Activity -> What is expected is a word-for-word copy of all the entries.

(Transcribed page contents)
::::::

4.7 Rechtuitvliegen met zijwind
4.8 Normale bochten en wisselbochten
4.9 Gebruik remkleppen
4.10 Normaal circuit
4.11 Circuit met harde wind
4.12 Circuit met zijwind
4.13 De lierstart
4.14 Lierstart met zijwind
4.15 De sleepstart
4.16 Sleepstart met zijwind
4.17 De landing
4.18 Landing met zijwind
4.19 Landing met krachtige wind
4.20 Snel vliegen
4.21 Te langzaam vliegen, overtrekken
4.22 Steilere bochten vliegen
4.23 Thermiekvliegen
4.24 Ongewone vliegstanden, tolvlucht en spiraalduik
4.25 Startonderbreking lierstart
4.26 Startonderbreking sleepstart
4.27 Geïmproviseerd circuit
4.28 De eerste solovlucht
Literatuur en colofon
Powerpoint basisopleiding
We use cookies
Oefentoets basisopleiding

::::::

Output below ->
4.7 Rechtuitvliegen met zijwind
4.8 Normale bochten en wisselbochten
4.9 Gebruik remkleppen
4.10 Normaal circuit
4.11 Circuit met harde wind
4.12 Circuit met zijwind
4.13 De lierstart
4.14 Lierstart met zijwind
4.15 De sleepstart
4.16 Sleepstart met zijwind
4.17 De landing
4.18 Landing met zijwind
4.19 Landing met krachtige wind
4.20 Snel vliegen
4.21 Te langzaam vliegen, overtrekken
4.22 Steilere bochten vliegen
4.23 Thermiekvliegen
4.24 Ongewone vliegstanden, tolvlucht en spiraalduik
4.25 Startonderbreking lierstart
4.26 Startonderbreking sleepstart
4.27 Geïmproviseerd circuit
4.28 De eerste solovlucht
Literatuur en colofon
Powerpoint basisopleiding
We use cookies
Oefentoets basisopleiding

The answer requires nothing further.